Leaving out any pictures, transcribe every record exactly.

>>>>>

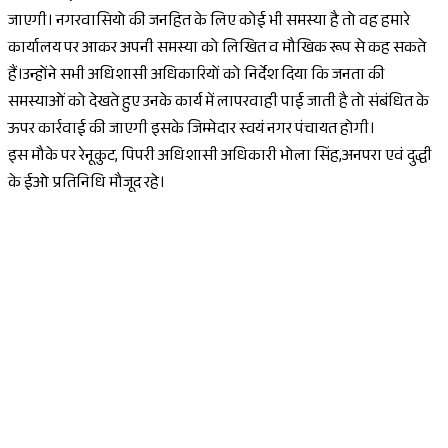
जाएगी। नगरवासियो की जनहित के लिए कोई भी समस्या है तो वह हमारे
कार्यालय पर आकर अपनी समस्या को लिखित व मौखिक रूप से कह सकते
हैं।उन्होंने सभी अधिशासी अधिकारियों को निर्देश दिया कि जनता की
समस्याओं को देखते हुए उनके कार्य में लापरवाही पाई जाती है तो संबंधित के
ऊपर कार्रवाई की जाएगी इसके जिम्मेदार स्वयं नगर पंचायत होगी।
इस मौके पर रेनूकुट, पिपरी अधिशासी अधिकारी भोला सिंह,अनपरा एवं दुद्धी
के ईओ प्रतिनिधि मौजूद रहे।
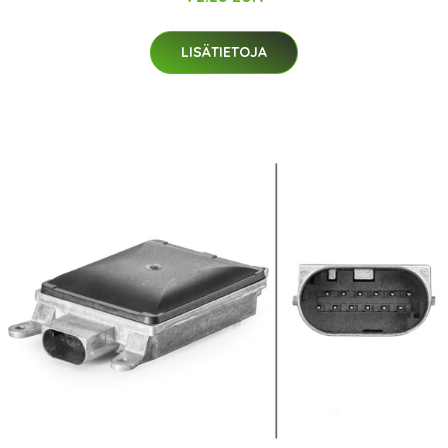
LISÄTIETOJA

<<<<<

- **WORKED SOLUTION**:
जाएगी। नगरवासियो की जनहित के लिए कोई भी समस्या है तो वह हमारे
कार्यालय पर आकर अपनी समस्या को लिखित व मौखिक रूप से कह सकते
हैं।उन्होंने सभी अधिशासी अधिकारियों को निर्देश दिया कि जनता की
समस्याओं को देखते हुए उनके कार्य में लापरवाही पाई जाती है तो संबंधित के
ऊपर कार्रवाई की जाएगी इसके जिम्मेदार स्वयं नगर पंचायत होगी।
इस मौके पर रेनूकुट, पिपरी अधिशासी अधिकारी भोला सिंह,अनपरा एवं दुद्धी
के ईओ प्रतिनिधि मौजूद रहे।
LISÄTIETOJA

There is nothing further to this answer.